Next to the federal government, there is no group that raises my ire more than clovers. They love to get in the fast lane (typically a 75-80 mph flow ) and dawdle along at 65. Just last night I was behind an older pickup hauling junk in a smallish trailer, creeping along at 60 in the fast lane. These people potentially cause more accidents than anyone, because other drivers get impatient and then make reckless moves. Mr. Peters is right: it’s a control issue. They don ‘t care how many people have to pass them in the lane to the right. They ain’t movin’.

I would be grieved if I found out any clovers lurk among the TBP faithful.

Gayle
Gayle
October 17, 2015 12:42 pm

Clovers cause me to use the F word.

Thaisleeze
Thaisleeze
October 17, 2015 12:51 pm

You should try driving standards in Thailand, second most road deaths per capita in the world. I think Honduras tops the list.

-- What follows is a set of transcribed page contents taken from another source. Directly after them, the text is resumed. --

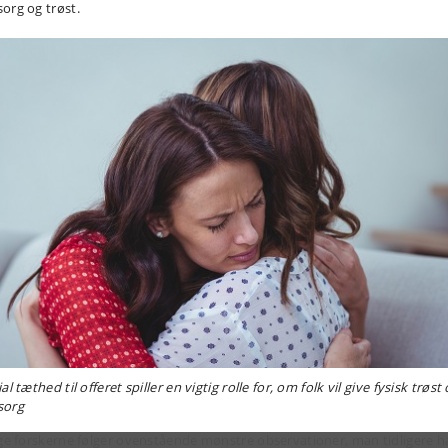
org og trøst.
al tæthed til offeret spiller en vigtig rolle for, om folk vil give fysisk trøst
org
lge forskerne følger ovenstående mønstre observationer, man tidligere h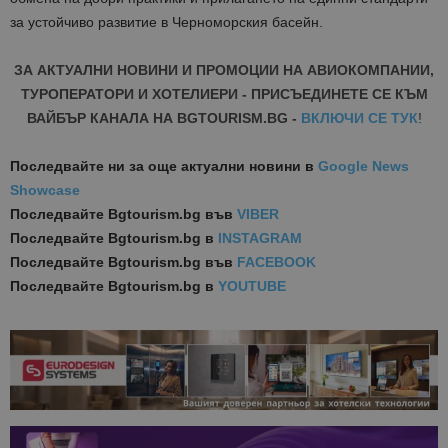
за устойчиво развитие в Черноморския басейн.
ЗА АКТУАЛНИ НОВИНИ И ПРОМОЦИИ НА АВИОКОМПАНИИ,
ТУРОПЕРАТОРИ И ХОТЕЛИЕРИ - ПРИСЪЕДИНЕТЕ СЕ КЪМ
ВАЙБЪР КАНАЛА НА BGTOURISM.BG -
ВКЛЮЧИ СЕ ТУК
!
Последвайте ни за още актуални новини
в
Google News
Showcase
Последвайте
Bgtourism.bg във
VIBER
Последвайте
Bgtourism.bg в
INSTAGRAM
Последвайте
Bgtourism.bg във
FACEBOOK
Последвайте
Bgtourism.bg в
YOUTUBE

Helmetless motorbike riders texting or talking whilst driving is the norm, sometimes with a babe in arms too, often drunk as well.

TPC
TPC
October 17, 2015 1:27 pm

I’ve never had someone diagnose me as a Libertarian based on my driving habits before.

Westcoaster
Westcoaster
October 17, 2015 2:41 pm

I don’t like clovers any more than the rest of you guys, but if the clover is driving a Prius, he/she may be using the “pulse and glide” method to increase gas mileage. Disclaimer: Even among the Priused, this method is NOT recommended when it interferes with other traffic. What it is basically is to get the car up to speed gradually, then let off the gas, and maintain speed with just the bare amount of power to stay within the speed zone you’re comfortable driving in. Sort of a power-assisted coast.
The other thing you need to know if you’re behind a Prius is, again for the sake of high mileage, we gently apply brakes when exiting a freeway or when the light ahead is red. We do that to engage the regenerative braking to recharge the traction battery. Again, as traffic will allow, but I’m assuming a good percentage of Prius drivers are clovers.

Muck About
Muck About
October 17, 2015 3:05 pm

Sorry Westcoaster, you are full of it..

I drive a Prius – my kind of car. The best way to drive it is smartly accelerate from every stop (traffic permitting) until you get 5 MPH over the speed limit. Then completely take your foot off the gas (do not downshift into “brake” mode) and coast down to your desired cruising speed. At that point, gently tease the throttle to maintain your speed. The MPG bar will zip up to between 40 to 60 MPG (depending on whether you are going up hoo, down hill or flat)..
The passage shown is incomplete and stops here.